_EXERCISE_
Among the entries below, count the lines that contain the word "negócios". Respond with the count only.

_SUPPLIED RECORDS_
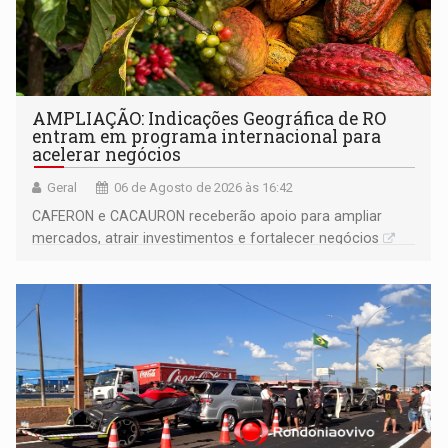
AMPLIAÇÃO: Indicações Geográfica de RO
entram em programa internacional para
acelerar negócios
Geral
06 de Agosto de 2026 às 16:42
CAFERON e CACAURON receberão apoio para ampliar
mercados, atrair investimentos e fortalecer negócios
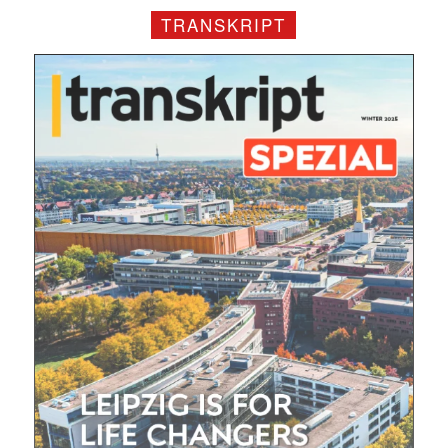
TRANSKRIPT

_ANSWER TO THIS EXERCISE_
2